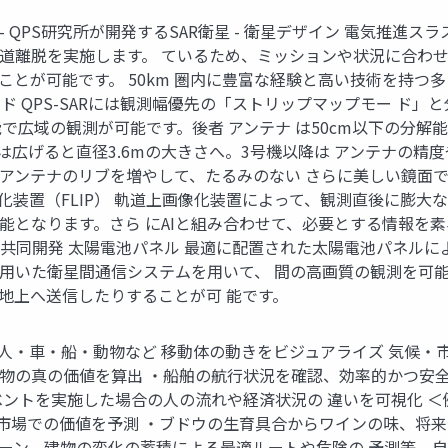
ut QPS-SAR - QPS研究所が開発するSAR衛星 - 衛星デザイン
軌道離脱を実施します。 ているため、ミッションや状況に合わ
ことが可能です。 50km 圏内に豊富な経験と高い技術を持つ
ド QPS-SARには観測幅優先の「ストリップマップモー ド」
能で広域の観測が可能です。後者 アンテナ は50cm以下の分
ナは広げると直径3.6mの大きさへ。3号機以降は アンテナの
アンテナのリブを増やして、たるみのない さらに美しい鏡面で
化装置（FLIP） 軌道上画像化装置によって、観測直後に膨大
能となります。さら にAIと組み合わせて、必要とする情報を
の共同開発 太陽電池パネル 最適に配置された太陽電池パネルにより
を用いた衛星間通信システムを用いて、 間の高画質の観測を可
地上へ送信したりすることが可 能です。
ur Project 人・車・船・動物など 移動体の動きをビジュアライ
建物の真の価値を算出 ・船舶の航行状況を確認、効率的かつ安
ベントを実施した場合の人の流れや経済状況の 違いを可視化 ＜
市場での価値を予測 ・ブドウの生育具合からワインの味、将来
ターン、建物の変化の蓄積による最適ルートや危険の 予測等、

==================================================

• [WORK REQUIRED]
Each entry above needs to be restated without a single word changed; skip the images.

• [SOLUTION TO THIS TASK]
ut QPS-SAR - QPS研究所が開発するSAR衛星 - 衛星デザイン
軌道離脱を実施します。 ているため、ミッションや状況に合わ
ことが可能です。 50km 圏内に豊富な経験と高い技術を持つ
ド QPS-SARには観測幅優先の「ストリップマップモー ド」
能で広域の観測が可能です。後者 アンテナ は50cm以下の分
ナは広げると直径3.6mの大きさへ。3号機以降は アンテナの
アンテナのリブを増やして、たるみのない さらに美しい鏡面で
化装置（FLIP） 軌道上画像化装置によって、観測直後に膨大
能となります。さら にAIと組み合わせて、必要とする情報を
の共同開発 太陽電池パネル 最適に配置された太陽電池パネルにより
を用いた衛星間通信システムを用いて、 間の高画質の観測を可
地上へ送信したりすることが可 能です。
ur Project 人・車・船・動物など 移動体の動きをビジュアライ
建物の真の価値を算出 ・船舶の航行状況を確認、効率的かつ安
ベントを実施した場合の人の流れや経済状況の 違いを可視化 ＜
市場での価値を予測 ・ブドウの生育具合からワインの味、将来
ターン、建物の変化の蓄積による最適ルートや危険の 予測等、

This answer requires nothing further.